Some economists disagree. Aaditya Mattoo, of the World Bank, and Arvind
Subramanian, of the Peterson Institute, argue that the Doha round is
too ambitious given the state of the world economy, because it seeks to
open markets for rich countries' manufactured goods just when the
politics are against it. At the same time, they point out that Doha
would not restrict the use of some non-tariff measures causing most
concern, such as the Buy American provisions or subsidies for failing
industries. Messrs Mattoo and Subramanian suggest a new "crisis round"
of world trade talks. In the first instance, WTO members could commit
themselves to a standstill on all forms of protectionism.

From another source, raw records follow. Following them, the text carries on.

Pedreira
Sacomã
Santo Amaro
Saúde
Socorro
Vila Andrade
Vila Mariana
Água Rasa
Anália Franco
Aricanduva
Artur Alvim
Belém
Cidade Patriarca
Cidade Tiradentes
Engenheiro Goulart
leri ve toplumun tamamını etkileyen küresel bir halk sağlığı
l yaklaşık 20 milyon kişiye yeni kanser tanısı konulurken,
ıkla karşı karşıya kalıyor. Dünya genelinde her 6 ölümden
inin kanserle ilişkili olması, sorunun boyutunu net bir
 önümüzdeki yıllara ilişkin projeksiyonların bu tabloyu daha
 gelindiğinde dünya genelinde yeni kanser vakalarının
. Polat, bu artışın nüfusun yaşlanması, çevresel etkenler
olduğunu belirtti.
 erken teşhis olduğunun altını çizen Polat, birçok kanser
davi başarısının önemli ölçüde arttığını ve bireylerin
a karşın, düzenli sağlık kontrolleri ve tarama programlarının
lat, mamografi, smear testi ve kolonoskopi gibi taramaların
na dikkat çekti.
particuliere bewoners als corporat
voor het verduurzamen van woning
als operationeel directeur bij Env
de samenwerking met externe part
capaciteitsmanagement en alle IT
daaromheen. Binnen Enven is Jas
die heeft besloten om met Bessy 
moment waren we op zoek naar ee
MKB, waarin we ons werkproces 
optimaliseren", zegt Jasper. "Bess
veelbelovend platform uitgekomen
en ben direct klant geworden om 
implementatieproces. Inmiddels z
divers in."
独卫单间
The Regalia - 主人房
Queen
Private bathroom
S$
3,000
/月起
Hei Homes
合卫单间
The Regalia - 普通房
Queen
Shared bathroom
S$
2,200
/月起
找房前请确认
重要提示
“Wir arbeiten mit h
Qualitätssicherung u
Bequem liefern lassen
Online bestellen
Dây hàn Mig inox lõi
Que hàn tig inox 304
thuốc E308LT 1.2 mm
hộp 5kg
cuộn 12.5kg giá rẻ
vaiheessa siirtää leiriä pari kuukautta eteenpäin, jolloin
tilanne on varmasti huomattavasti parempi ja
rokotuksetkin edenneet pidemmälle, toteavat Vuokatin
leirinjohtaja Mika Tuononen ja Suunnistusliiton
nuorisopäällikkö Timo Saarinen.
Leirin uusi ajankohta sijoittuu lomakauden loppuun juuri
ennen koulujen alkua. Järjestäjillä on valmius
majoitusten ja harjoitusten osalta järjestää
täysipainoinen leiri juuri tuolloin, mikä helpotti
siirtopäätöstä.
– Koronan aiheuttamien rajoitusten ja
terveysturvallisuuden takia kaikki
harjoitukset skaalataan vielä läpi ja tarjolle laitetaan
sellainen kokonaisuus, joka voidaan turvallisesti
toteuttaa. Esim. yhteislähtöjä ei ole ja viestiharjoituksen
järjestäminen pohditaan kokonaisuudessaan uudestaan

Several other economists have also proposed a standstill. However,
Messrs Mattoo and Subramanian suggest that in order to give governments
a political reason to agree to this, they should also be allowed to
postpone further liberalisation for the duration of the crisis. They
would then embark on a new round instead of Doha, which would address
the forms of protection that now look most pressing.

But the appetite for starting yet another series of talks is likely to
be limited. Even if the crisis round's agenda were more realistic than
Doha's (which isn't obvious), there would be no guarantee that it could
be concluded quickly enough to stop the bleeding in global trade.

Whatever they think about Doha or about the idea of a crisis round,
most economists will agree that a simple promise to resist
protectionism will not suffice. Some thing more specific is needed. A
good start would be for governments, beginning with the leaders of the
G20, to draw up a comprehensive list of protectionist measures that
goes beyond tariffs and export subsidies. They could then agree to go
no further with these than they have already.

Next, an agreement on co-ordinating fiscal policy would go a long way
towards making such a standstill commitment credible, because it would
alleviate worries about leakages abroad. Finally, empowering the WTO to
name those who break the standstill would help to underpin it. The
threat of embarrassment may make some countries think twice.

During the Depression, the volume of world trade shrank by a quarter.
Nothing like that has been seen or forecast so far. Yet one lesson from
the worldwide economic distress of three-quarters of a century ago is
that once trade barriers come up, they take years of negotiation to
dismantle. Preventing protectionism from getting worse is preferable to
having to repair the damage afterwards. And even if a full-blown trade
war can be ruled out, death by a thousand cuts cannot. The costs of
myriad piecemeal measures could still add up to damaging protectionism.
And when demand does eventually revive, if the world economy is
supported by an open system of trade, it will recover all the faster.